Practical Data Leakage Analysis

3 minute read

ByMert SARICA
1 June 2023
No comments

Conti, a Russian-backed cybercrime group that earned $180 million in revenue from ransomware attacks in 2021, reached a major turning point in 2022 with Russia’s invasion of Ukraine. The group publicly supported the Russian invasion, resulting in a rift among its international members. One member began leaking internal messages from 2020-2021 on a Twitter account (@ContiLeaks), including the source code for the ransomware they used in their cyberattacks. The group was considered one of the most notorious cybercrime groups in the world.

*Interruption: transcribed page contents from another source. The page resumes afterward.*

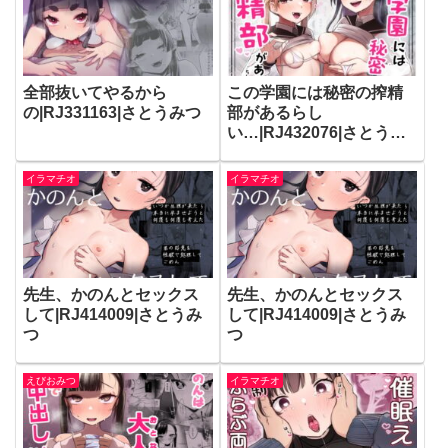
全部抜いてやるから
この学園には秘密の搾精
の|RJ331163|さとうみつ
部があるらし
い…|RJ432076|さとうみ
つ
イラマチオ
イラマチオ
先生、かのんとセックス
先生、かのんとセックス
して|RJ414009|さとうみ
して|RJ414009|さとうみ
つ
つ
えびおみつ
イラマチオ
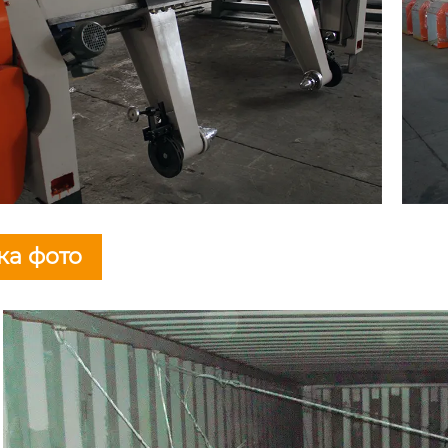
ка фото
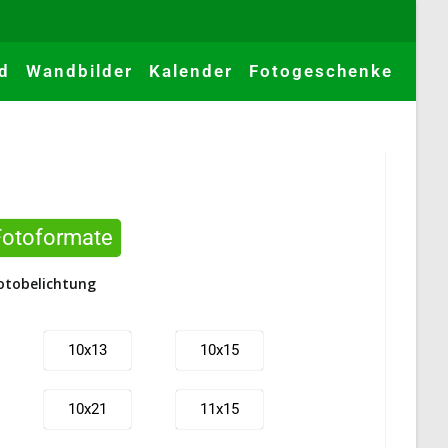
d
Wandbilder
Kalender
Fotogeschenke
Fotoformate
otobelichtung
10x13
10x15
10x21
11x15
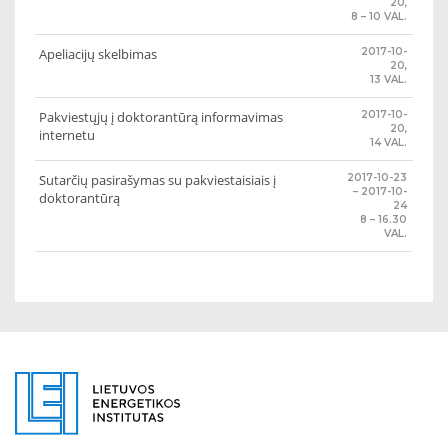
20,
8 – 10 VAL.
Apeliacijų skelbimas
2017-10-
20,
13 VAL.
Pakviestųjų į doktorantūrą informavimas
2017-10-
20,
internetu
14 VAL.
Sutarčių pasirašymas su pakviestaisiais į
2017-10-23
– 2017-10-
doktorantūrą
24
8 – 16.30
VAL.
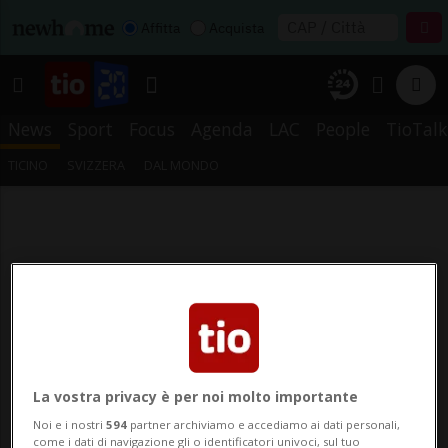
Affitta
Acquista
News
Sport
Focus
Agenda
LAC
People
TioTalk
TICINO
SVIZZERA
DAL MONDO
La vostra privacy è per noi molto importante
Noi e i nostri
594
partner archiviamo e accediamo ai dati personali,
come i dati di navigazione gli o identificatori univoci, sul tuo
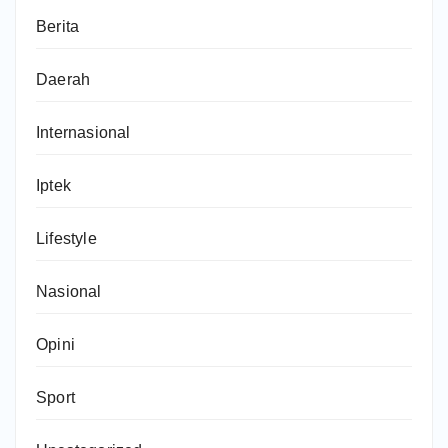
Berita
Daerah
Internasional
Iptek
Lifestyle
Nasional
Opini
Sport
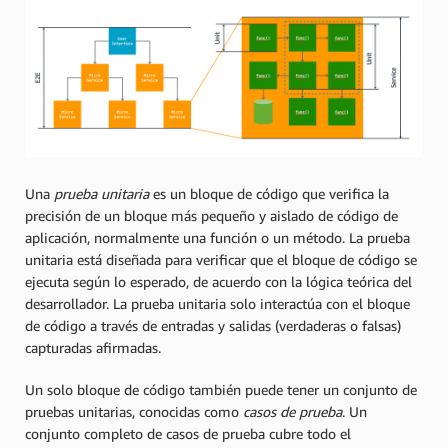
Una
prueba unitaria
es un bloque de código que verifica la
precisión de un bloque más pequeño y aislado de código de
aplicación, normalmente una función o un método. La prueba
unitaria está diseñada para verificar que el bloque de código se
ejecuta según lo esperado, de acuerdo con la lógica teórica del
desarrollador. La prueba unitaria solo interactúa con el bloque
de código a través de entradas y salidas (verdaderas o falsas)
capturadas afirmadas.
Un solo bloque de código también puede tener un conjunto de
pruebas unitarias, conocidas como
casos de prueba
. Un
conjunto completo de casos de prueba cubre todo el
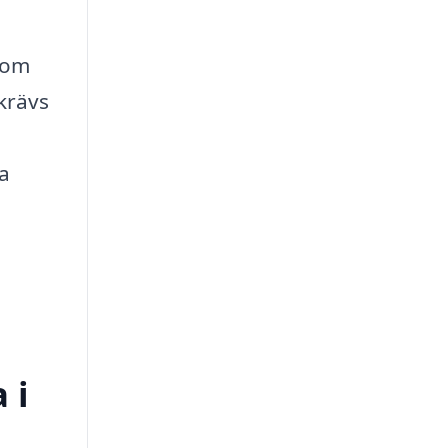
 som
krävs
ga
 i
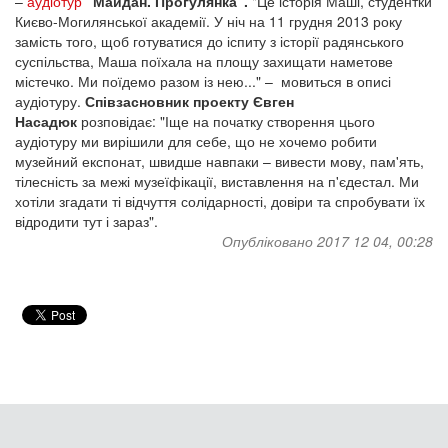
–
аудіотур
"Майдан. Прогулянка".
"Це історія Маші, студентки
Києво-Могилянської академії. У ніч на 11 грудня 2013 року
замість того, щоб готуватися до іспиту з історії радянського
суспільства, Маша поїхала на площу захищати наметове
містечко. Ми поїдемо разом із нею..." – мовиться в описі
аудіотуру.
Співзасновник проекту Євген
Насадюк
розповідає: "Іще на початку створення цього
аудіотуру ми вирішили для себе, що не хочемо робити
музейний експонат, швидше навпаки – вивести мову, пам'ять,
тілесність за межі музеїфікації, виставлення на п'єдестал. Ми
хотіли згадати ті відчуття солідарності, довіри та спробувати їх
відродити тут і зараз".
Опубліковано 2017 12 04, 00:28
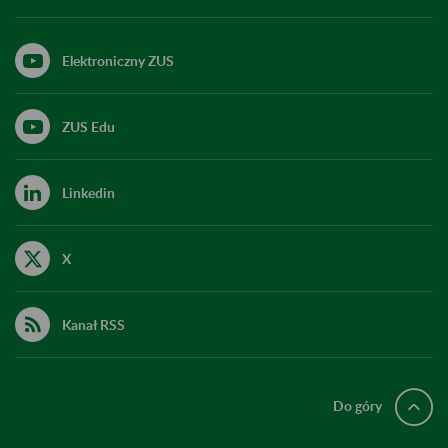
Elektroniczny ZUS
ZUS Edu
Linkedin
X
Kanał RSS
Do góry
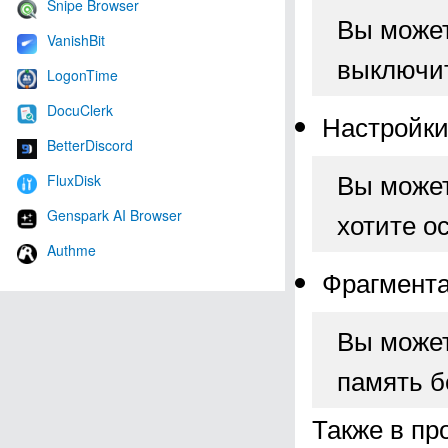
Snipe Browser
Вы может
VanishBit
выключит
LogonTime
DocuClerk
Настройки
BetterDiscord
Вы может
FluxDisk
Genspark AI Browser
хотите о
Authme
Фрагмента
Вы может
память б
Также в пр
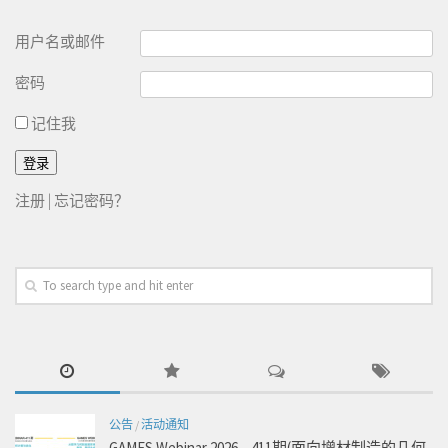
用户名或邮件
密码
记住我
注册
|
忘记密码？
公告
/
活动通知
GAMES Webinar 2026 – 411期(面向增材制造的几何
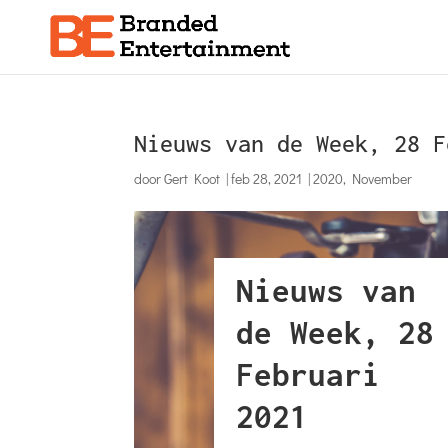
Nieuws van de Week, 28 F
door
Gert Koot
|
feb 28, 2021
|
2020
,
November
Nieuws van
de Week, 28
Februari
2021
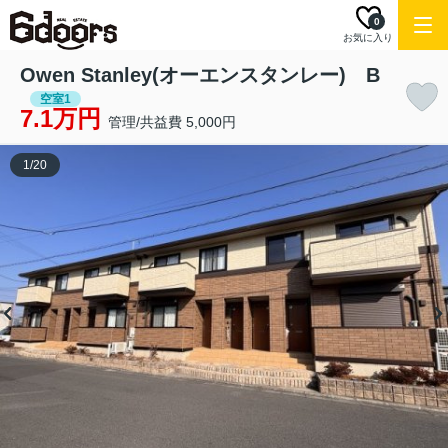
0
お気に入り
Owen Stanley(オーエンスタンレー) B
空室1
7.1万円
管理/共益費 5,000円
1
/
20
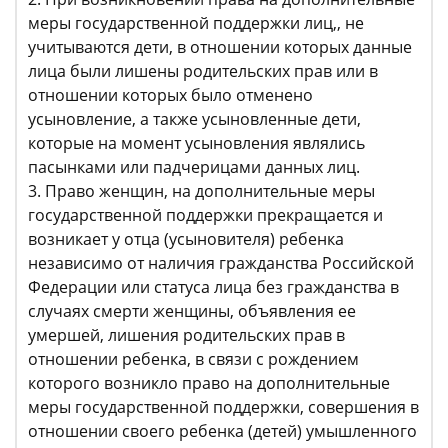
меры государственной поддержки лиц,, не
учитываются дети, в отношении которых данные
лица были лишены родительских прав или в
отношении которых было отменено
усыновление, а также усыновленные дети,
которые на момент усыновления являлись
пасынками или падчерицами данных лиц.
3. Право женщин, на дополнительные меры
государственной поддержки прекращается и
возникает у отца (усыновителя) ребенка
независимо от наличия гражданства Российской
Федерации или статуса лица без гражданства в
случаях смерти женщины, объявления ее
умершей, лишения родительских прав в
отношении ребенка, в связи с рождением
которого возникло право на дополнительные
меры государственной поддержки, совершения в
отношении своего ребенка (детей) умышленного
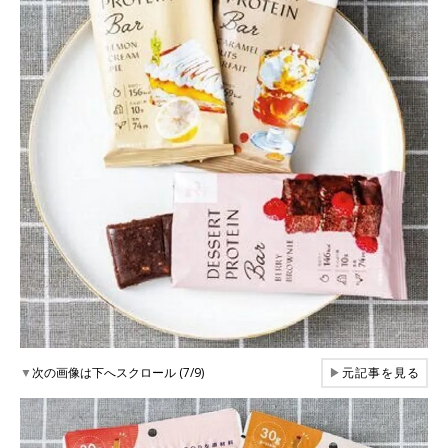
▼
次の画像は下へスクロール (7/9)
▶
元記事を見る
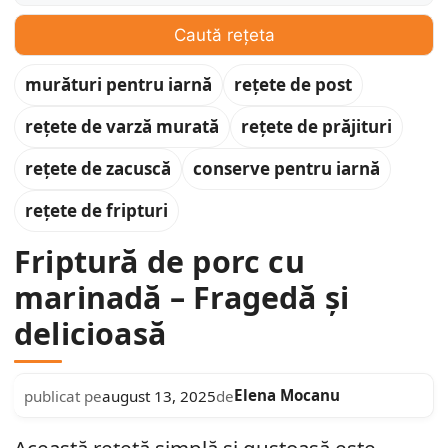
Caută rețeta
murături pentru iarnă
rețete de post
rețete de varză murată
rețete de prăjituri
rețete de zacuscă
conserve pentru iarnă
rețete de fripturi
Friptură de porc cu
marinadă – Fragedă și
delicioasă
Elena Mocanu
publicat pe
august 13, 2025
de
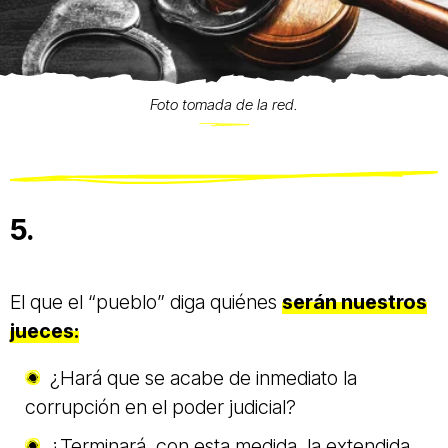
Foto tomada de la red.
5.
El que el “pueblo” diga quiénes
serán nuestros
jueces:
¿Hará que se acabe de inmediato la
corrupción en el poder judicial?
¿Terminará, con esta medida, la extendida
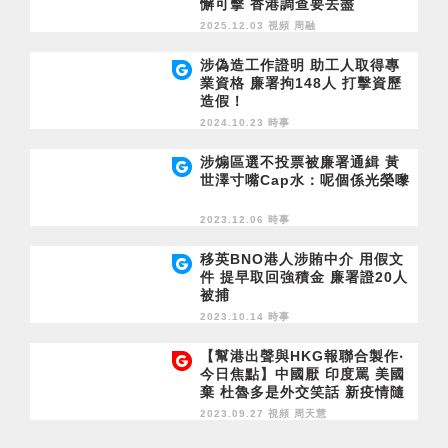
懈可擊 香港調查要去盡
2025.12.03 視頻
周融
涉偽造工作證明 助工人取得專
業資格 廉署拘148人 打擊資歷
造假！
2024.10.23 時事
涉煽區選不投票被廉署通緝 黃
世澤寸嘴Cap水：呢個係光榮嚟
2023.12.06 時事
移英BNO港人涉賄中介 用假文
件 提早取回強積金 廉署證20人
被捕
2023.10.14 時事
【幫港出聲與HKG報聯合製作‧
今日焦點】中國厭 印度罵 美國
棄 杜魯多是外交笑話 新疫情隨
時爆 提前做準備
2023.09.27 視頻
周天慧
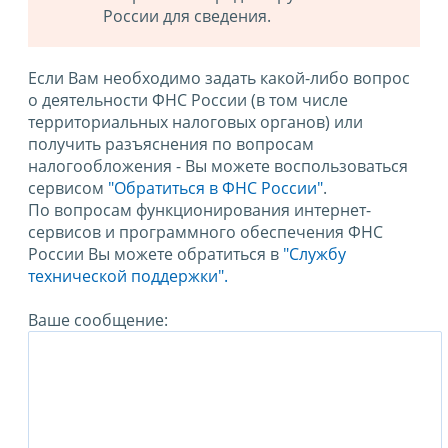
России для сведения.
Если Вам необходимо задать какой-либо вопрос
о деятельности ФНС России (в том числе
территориальных налоговых органов) или
получить разъяснения по вопросам
налогообложения - Вы можете воспользоваться
сервисом
"Обратиться в ФНС России"
.
По вопросам функционирования интернет-
сервисов и программного обеспечения ФНС
России Вы можете обратиться в
"Службу
технической поддержки".
Ваше сообщение:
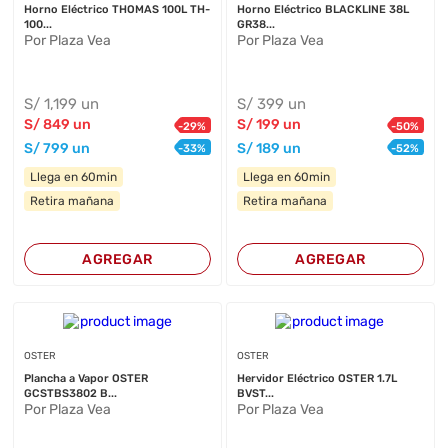
Horno Eléctrico THOMAS 100L TH-
Horno Eléctrico BLACKLINE 38L
100...
GR38...
Por Plaza Vea
Por Plaza Vea
S/
1,199
un
S/
399
un
S/
849
un
S/
199
un
-
29
%
-
50
%
S/
799
un
S/
189
un
-
33
%
-
52
%
Llega en 60min
Llega en 60min
Retira mañana
Retira mañana
AGREGAR
AGREGAR
OSTER
OSTER
Plancha a Vapor OSTER
Hervidor Eléctrico OSTER 1.7L
GCSTBS3802 B...
BVST...
Por Plaza Vea
Por Plaza Vea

As a cybersecurity researcher, when data from such threat actors is leaked, one of the things that interests me the most is whether the data includes information about hacked organizations in Turkey, as well as non-Russian, English messages. If you ask me why, it’s because I can have the opportunity to learn how extensively Turkey is targeted by these threat actors and which nationalities are involved in such internationally organized crime groups. To find out, I decided to conduct cybersecurity research to provide insights to cybersecurity researchers who are also interested in this topic.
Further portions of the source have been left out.